The coastal city of Izmir is Turkey at its most modern and westernized. Its inhabitants flock not to mosques and madrasas but to shopping malls, bars, and cafes. Thudding hip hop drowns out the call to prayer. The beards on the young men are hipster, not hajji. Known by other Turks as Infidel Izmir, Turkey’s third largest city is one of few to have resisted the governing AK Party’s Islamist surge.

The AK Party’s leader, Tayyip Erdoğan, looks to the country’s imperial past for inspiration. He has introduced the language of the Ottoman Empire as a subject for study in schools, and the minarets of a gigantic new Ottoman-style mosque will soon pierce the Istanbul skyline. Many regard Erdoğan’s nostalgia as his latest attempt to dislodge Mustafa Kemal Atatürk, who transformed Turkey from Ottoman caliphate into secular republic, from the nation’s affections. Pro-Atatürk Izmir is unimpressed: in 2009, a 40-meter-high bust of the father of modern Turkey was sculpted on a hillside in a southern suburb.

Breakfast, however, is one Izmir custom of which Mr Erdoğan might approve. Börek, a light, layered pastry filled with cottage cheese, minced meat or spinach, is a throwback to the Ottoman era. The taste for the pie spread through the empire from Anatolia, becoming particularly popular in the Balkans. Breakfasting on it is an Izmir passion. Börek shops dot the city, and Izmirlis queue every morning for a few chopped up squares of the flaky pastry to eat in or take home. Wandering through the Nergiz district on a Sunday morning, I chose a cafe run by descendants of Bosnian migrants for my breakfast (I could have chosen a Macedonian joint down the road instead, but was swayed by the sight of housewives in pajamas queuing outside Bosna Börekçisi).

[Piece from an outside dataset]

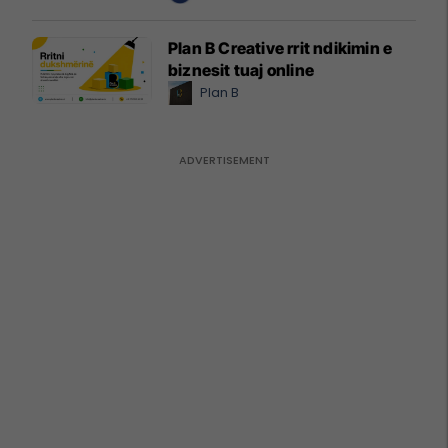
Plan B Creative rrit ndikimin e
biznesit tuaj online
Plan B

I ordered a portion of kol boreği, ‘arm börek’, and a glass of tea (the tea itself came from the Black Sea town of Rize). In the back of the cafe, I could see the pastry chef in action, spreading dough with his fingertips on a metal table and thinning it by stretching it and then flinging it out in front of him like a bed sheet (the best pastry, it is said, is so thin you can recognize faces when looking through it).

Once sufficiently transparent, the dough is covered with filling, rolled into a long spiral and baked at a low temperature. The cottage cheese version I order is crispy on top, the gently flavored layers below soft and moist. For Bosnian mothers, börek-making skills were traditionally an important criterion for choosing their sons’ wives. My breakfast was made under less nerve-wracking circumstances, but it would, I think, have withstood the sternest mother-in-law’s scrutiny.